Triumph and Tragedy in Mudville

by Stephen Jay Gould
Category: "Sports"
Pages:342
Year of Publication:2003
Date Added:09/30/2025
Date Read:04/01/2026
Notes:Essays on baseball reprinted from magazines.

Writing on a wide range of topics including Joe DiMaggio, the great New York Teams of the 1950s, evolution, Joe DiMaggio, evolution, the great New York Teams of the 1950s, evolution, Mickey Mantle, why cheaters like Shoeless Joe Jackson, Mark McGwire, Barry Bonds, and Pete Rose are really great and should be honored, evolution, and Joe DiMaggio.
My Rating: 5

Reviews for Triumph and Tragedy in Mudville

Review - Triumph and Tragedy in Mudville

There were interesting bits here and there, or I wouldn't have kept reading.
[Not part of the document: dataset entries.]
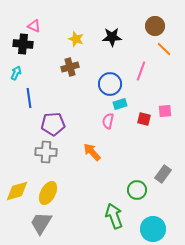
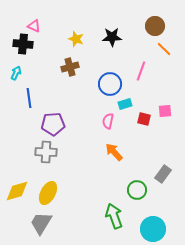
cyan rectangle: moved 5 px right
orange arrow: moved 22 px right
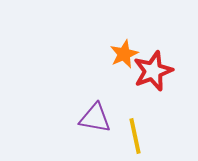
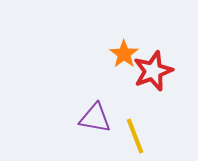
orange star: rotated 12 degrees counterclockwise
yellow line: rotated 9 degrees counterclockwise
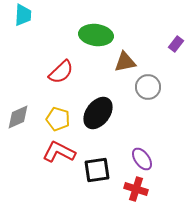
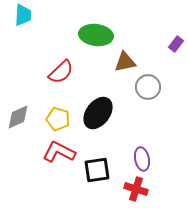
purple ellipse: rotated 25 degrees clockwise
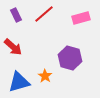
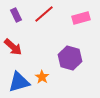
orange star: moved 3 px left, 1 px down
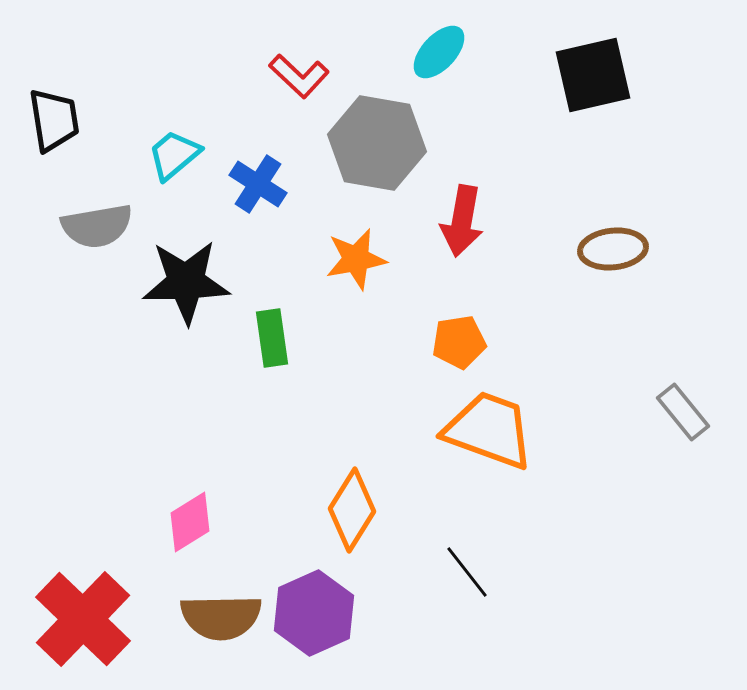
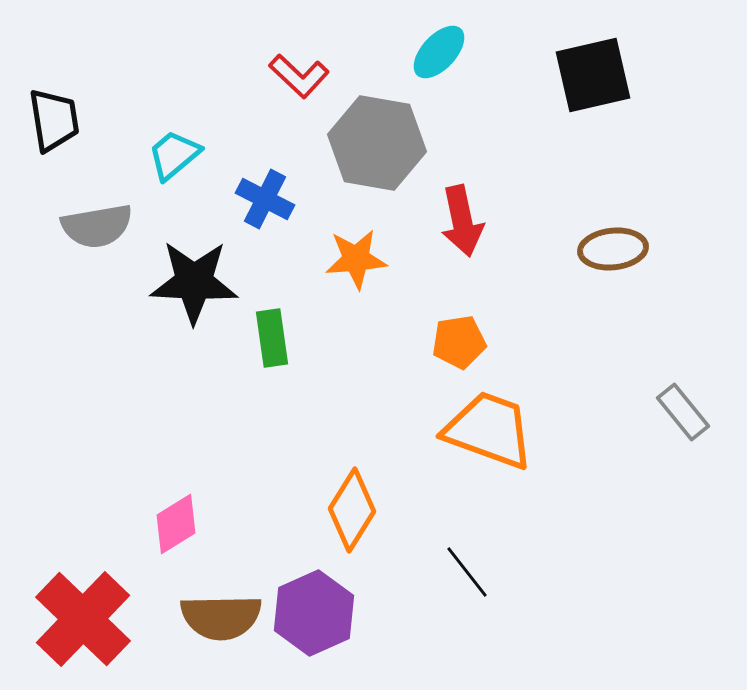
blue cross: moved 7 px right, 15 px down; rotated 6 degrees counterclockwise
red arrow: rotated 22 degrees counterclockwise
orange star: rotated 6 degrees clockwise
black star: moved 8 px right; rotated 4 degrees clockwise
pink diamond: moved 14 px left, 2 px down
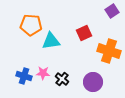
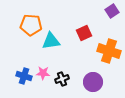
black cross: rotated 32 degrees clockwise
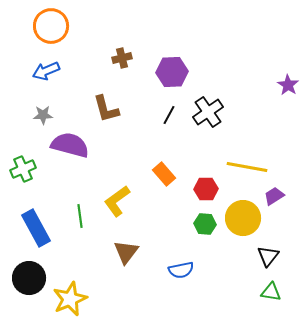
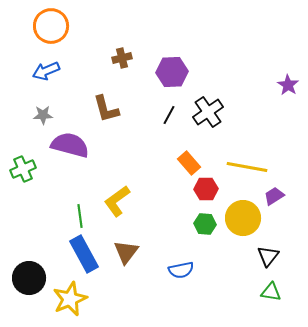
orange rectangle: moved 25 px right, 11 px up
blue rectangle: moved 48 px right, 26 px down
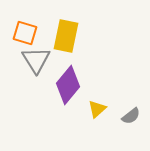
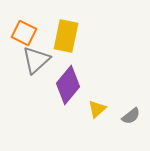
orange square: moved 1 px left; rotated 10 degrees clockwise
gray triangle: rotated 20 degrees clockwise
And I know these essays originally appeared separately. But seriously, when they were compiled into a book, didn't anyone read them and notice how redundantly redundant they were. My synopsis above is no exaggeration. I think he got paid by the number of DiMaggio mentions. He does a lot of name-dropping about famous people he's met, including Joe DiMaggio. Gould is famous as an evolutionist, which he can't help mentioning over and over again, which indicated just how brilliant he really is. My favorite spiel was when he explained that people embrace the myth that Doubleday created the game of baseball for the same reason they embrace the myth of creation, when, in fact, both baseball and the universe evolved. Right. He opens his essays with several pages of some theory or other, using the largest words he can find in the thesaurus and making no actual point. By the final three or four essays, I just skimmed because it was annoying and I'd read it all before.